If you don't like those options, there are many more, here are a few
with Groovy solutions in the same repo as the above examples:
* For a solution using the SCIP simplex solver in Google https://developers.google.com/optimization/lp[OR-Tools], see https://github.com/paulk-asert/groovy-constraint-programming/blob/master/subprojects/Diet/src/main/groovy/DietOrTools.groovy[DietOrTools.groovy]
* For a solution showing Groovy support within https://documentation.sas.com/doc/en/pgmsascdc/9.4_3.5/proc/p1x8agymll9gten1ocziihptcjzj.htm[SAS], see https://github.com/paulk-asert/groovy-constraint-programming/blob/master/subprojects/Diet/src/main/groovy/DietGroovy.sas[DietGroovy.sas]
* For a solution using the LP solver in https://www.ojalgo.org/[ojAlgo], see https://github.com/paulk-asert/groovy-constraint-programming/blob/master/subprojects/Diet/src/main/groovy/DietOjalgo.groovy[DietOjalgo.groovy]
* For a solution using the https://choco-solver.org/[Choco] constraint programming solver, see https://github.com/paulk-asert/groovy-constraint-programming/blob/master/subprojects/Diet/src/main/groovy/DietChocoInt.groovy[DietChocoInt.groovy] for a solution using scaled integers, and https://github.com/paulk-asert/groovy-constraint-programming/blob/master/subprojects/Diet/src/main/groovy/DietChocoReal.groovy[DietChocoReal.groovy] for a solution with real numbers using Ibex integration
* For a solution using the https://github.com/radsz/jacop[JaCoP] constraint programming solver, see https://github.com/paulk-asert/groovy-constraint-programming/blob/master/subprojects/Diet/src/main/groovy/DietJacopInt.groovy[DietJacopInt.groovy] for a solution using scaled integers, and https://github.com/paulk-asert/groovy-constraint-programming/blob/master/subprojects/Diet/src/main/groovy/DietJacopIntKnapsack.groovy[DietJacopIntKnapsack.groovy] for a solution utilizing a Knapsack constraint
For simple optimization problems, like our case study,
which can be solved using a simplex solver, you generally
need look no further. It is a very efficient approach
to solving such problems. For an additional class of slightly
more complex problems, they can be mapped to linear programming
problems with a little ingenuity.
For more complex problems,
there are generally no super efficient solution approaches.
You need to bring to bear a range of techniques for managing
the potentially huge search space which is inherent in
such problems. That is where optimization libraries like
OptaPlanner (and Timefold) come into play.
== Using OptaPlanner or Timefold
OptaPlanner is an optimization library combining optimization algorithms with constraint solving.
For most of the last 10 years the library was developed under Red Hat's guidance.
In the last 12 months, the project and other related projects
were donated to the https://www.apache.org/[ASF] as part of https://kie.apache.org/[Apache KIE].
More recently, the library was forked as
https://timefold.ai/[Timefold].
In this blog, we'll use Timefold, but the code in the examples remains the same for both libraries as you can see in the
referenced repositories.
Just the Maven coordinate of the library changes along with the associated class imports.
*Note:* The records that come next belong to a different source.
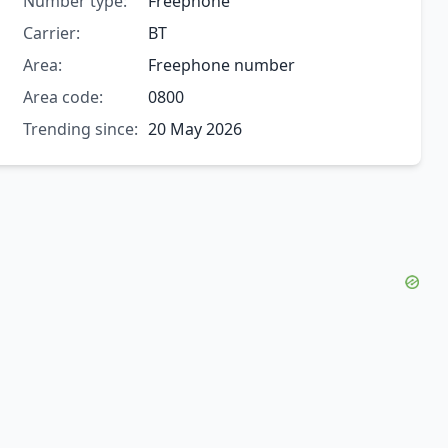
Number type:
Freephone
Carrier:
BT
Area:
Freephone number
Area code:
0800
Trending since:
20 May 2026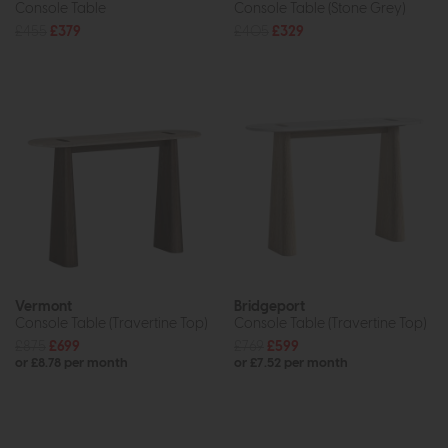
Console Table
Console Table (Stone Grey)
£455
£379
£405
£329
Vermont
Bridgeport
Console Table (Travertine Top)
Console Table (Travertine Top)
£875
£699
£769
£599
or £8.78 per month
or £7.52 per month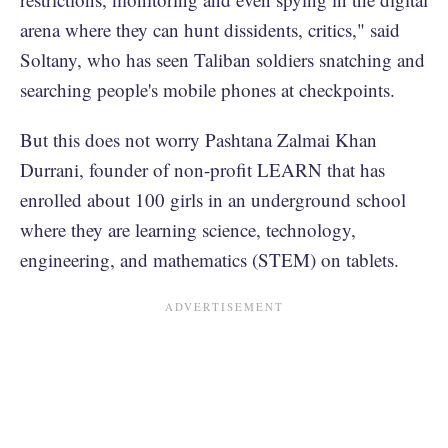
arena where they can hunt dissidents, critics," said
Soltany, who has seen Taliban soldiers snatching and
searching people's mobile phones at checkpoints.
But this does not worry Pashtana Zalmai Khan
Durrani, founder of non-profit LEARN that has
enrolled about 100 girls in an underground school
where they are learning science, technology,
engineering, and mathematics (STEM) on tablets.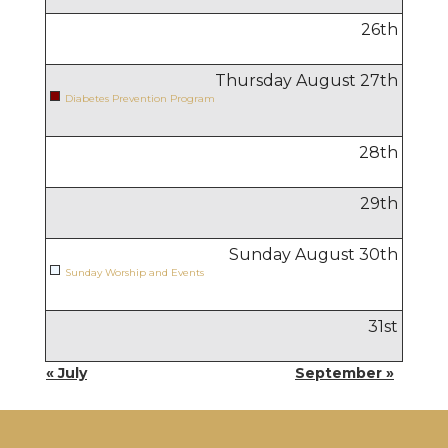
26
th
Thursday August
27
th
Diabetes Prevention Program
28
th
29
th
Sunday August
30
th
Sunday Worship and Events
31
st
« July
September »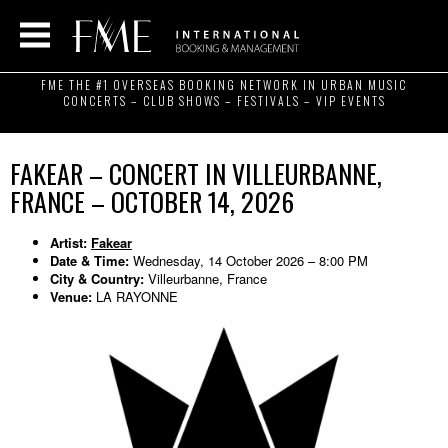
FME THE #1 OVERSEAS BOOKING NETWORK IN URBAN MUSIC
CONCERTS – CLUB SHOWS – FESTIVALS – VIP EVENTS
FAKEAR – CONCERT IN VILLEURBANNE,
FRANCE – OCTOBER 14, 2026
Artist:
Fakear
Date & Time:
Wednesday, 14 October 2026 – 8:00 PM
City & Country:
Villeurbanne, France
Venue:
LA RAYONNE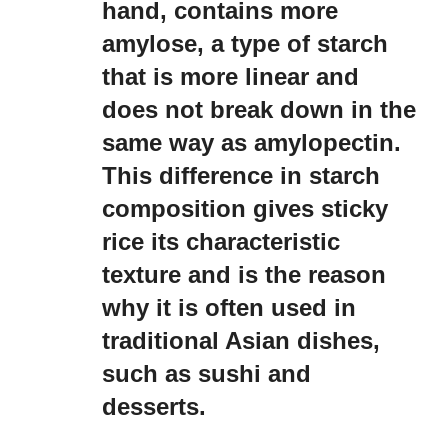
hand, contains more
amylose, a type of starch
that is more linear and
does not break down in the
same way as amylopectin.
This difference in starch
composition gives sticky
rice its characteristic
texture and is the reason
why it is often used in
traditional Asian dishes,
such as sushi and
desserts.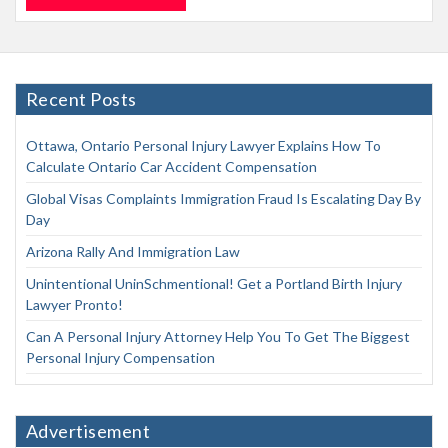
Recent Posts
Ottawa, Ontario Personal Injury Lawyer Explains How To
Calculate Ontario Car Accident Compensation
Global Visas Complaints Immigration Fraud Is Escalating Day By
Day
Arizona Rally And Immigration Law
Unintentional UninSchmentional! Get a Portland Birth Injury
Lawyer Pronto!
Can A Personal Injury Attorney Help You To Get The Biggest
Personal Injury Compensation
Advertisement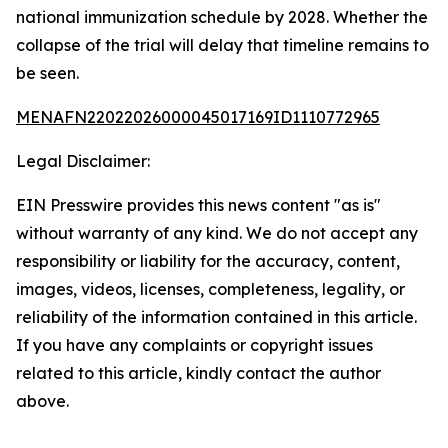
national immunization schedule by 2028. Whether the
collapse of the trial will delay that timeline remains to
be seen.
MENAFN22022026000045017169ID1110772965
Legal Disclaimer:
EIN Presswire provides this news content "as is"
without warranty of any kind. We do not accept any
responsibility or liability for the accuracy, content,
images, videos, licenses, completeness, legality, or
reliability of the information contained in this article.
If you have any complaints or copyright issues
related to this article, kindly contact the author
above.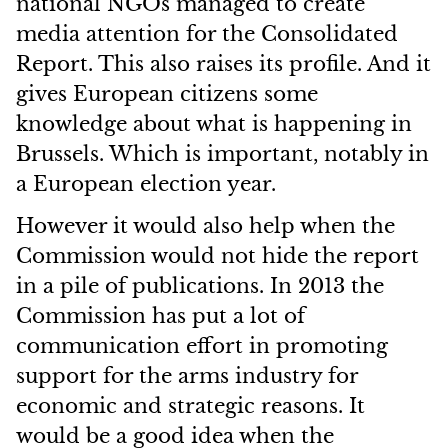
national NGOs managed to create
media attention for the Consolidated
Report. This also raises its profile. And it
gives European citizens some
knowledge about what is happening in
Brussels. Which is important, notably in
a European election year.
However it would also help when the
Commission would not hide the report
in a pile of publications. In 2013 the
Commission has put a lot of
communication effort in promoting
support for the arms industry for
economic and strategic reasons. It
would be a good idea when the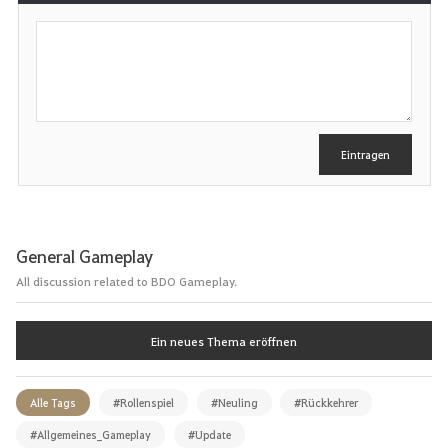
S
c
h
r
e
i
b
e
Eintragen
n
General Gameplay
All discussion related to BDO Gameplay.
Ein neues Thema eröffnen
Alle Tags
#Rollenspiel
#Neuling
#Rückkehrer
#Allgemeines_Gameplay
#Update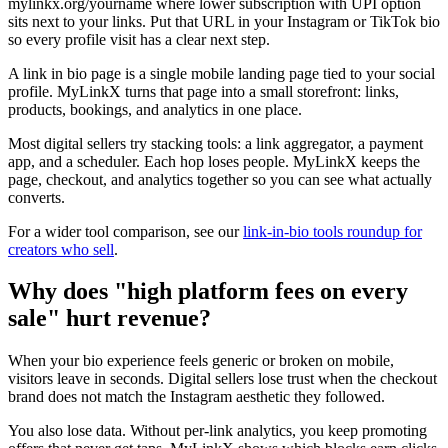
mylinkx.org/yourname where lower subscription with UPI option
sits next to your links. Put that URL in your Instagram or TikTok bio
so every profile visit has a clear next step.
A link in bio page is a single mobile landing page tied to your social
profile. MyLinkX turns that page into a small storefront: links,
products, bookings, and analytics in one place.
Most digital sellers try stacking tools: a link aggregator, a payment
app, and a scheduler. Each hop loses people. MyLinkX keeps the
page, checkout, and analytics together so you can see what actually
converts.
For a wider tool comparison, see our
link-in-bio tools roundup for
creators who sell
.
Why does "high platform fees on every
sale" hurt revenue?
When your bio experience feels generic or broken on mobile,
visitors leave in seconds. Digital sellers lose trust when the checkout
brand does not match the Instagram aesthetic they followed.
You also lose data. Without per-link analytics, you keep promoting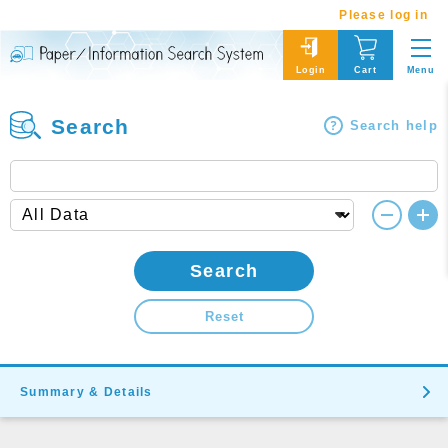
Please log in
Menu
Login
Cart
Search
Search help
Search
Reset
Summary & Details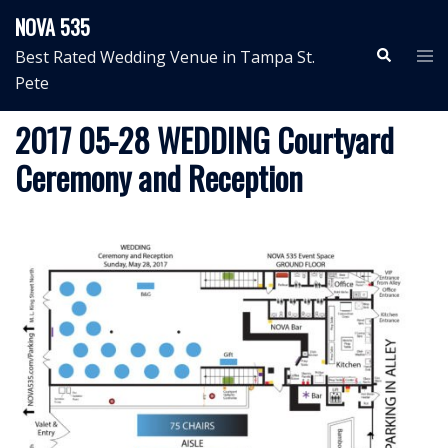
Skip
NOVA 535
to
Search
Tog
Best Rated Wedding Venue in Tampa St.
content
me
Pete
2017 05-28 WEDDING Courtyard
Ceremony and Reception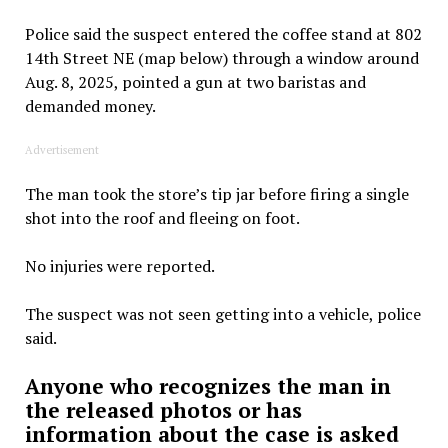
Police said the suspect entered the coffee stand at 802
14th Street NE (map below) through a window around
Aug. 8, 2025, pointed a gun at two baristas and
demanded money.
Advertisement
The man took the store’s tip jar before firing a single
shot into the roof and fleeing on foot.
No injuries were reported.
The suspect was not seen getting into a vehicle, police
said.
Anyone who recognizes the man in
the released photos or has
information about the case is asked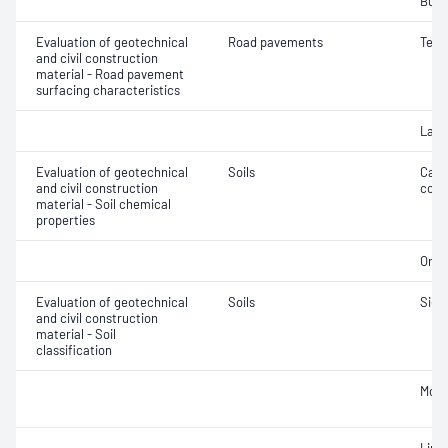
Bulk
Evaluation of geotechnical
Road pavements
Text
and civil construction
material - Road pavement
surfacing characteristics
Laye
Evaluation of geotechnical
Soils
Calc
and civil construction
cont
material - Soil chemical
properties
Orga
Evaluation of geotechnical
Soils
Siev
and civil construction
material - Soil
classification
Mois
At this stage, it isn't clear how the two projects will evolve over time.
One of the claims of the Timefold project is that it has a lighter dependency footprint.
This can be confirmed by running the `printRuntimeClasspath` task in the associated builds.
Timefold has 20 dependant jars compared with OptaPlanner's 55 jars.
While Timefold's power isn't needed for our simple problem,
let's examine how you would use it for the same case study.
First, we'll create a planning entity.
This is a class which the solver knows will change
over time and will contain one or more planning
variables.
In our case, we have just one planning variable,
the `amount` property, which the solver will adjust while trying
to find an optimal solution.
[source,groovy]
----
@PlanningEntity
@TupleConstructor(includeFields = true)
class Food {
final String name, emoji
final double cost, protein, fat, carbs, calories
@PlanningVariable(valueRangeProviderRefs = "amount")
Integer amount // times 100
}
----
We are using an Integer as the type for `amount`, since
Integers are much easier for a solver to work with.
We'll actually store the amount (as seen in the earlier example)
multiplied by 100, but we'll divide by 100 when displaying the result.
The other fields of our class are constants once defined
during instance construction.
Next, we define a planning solution class. This has all the
information needed about any given solution including a `score`.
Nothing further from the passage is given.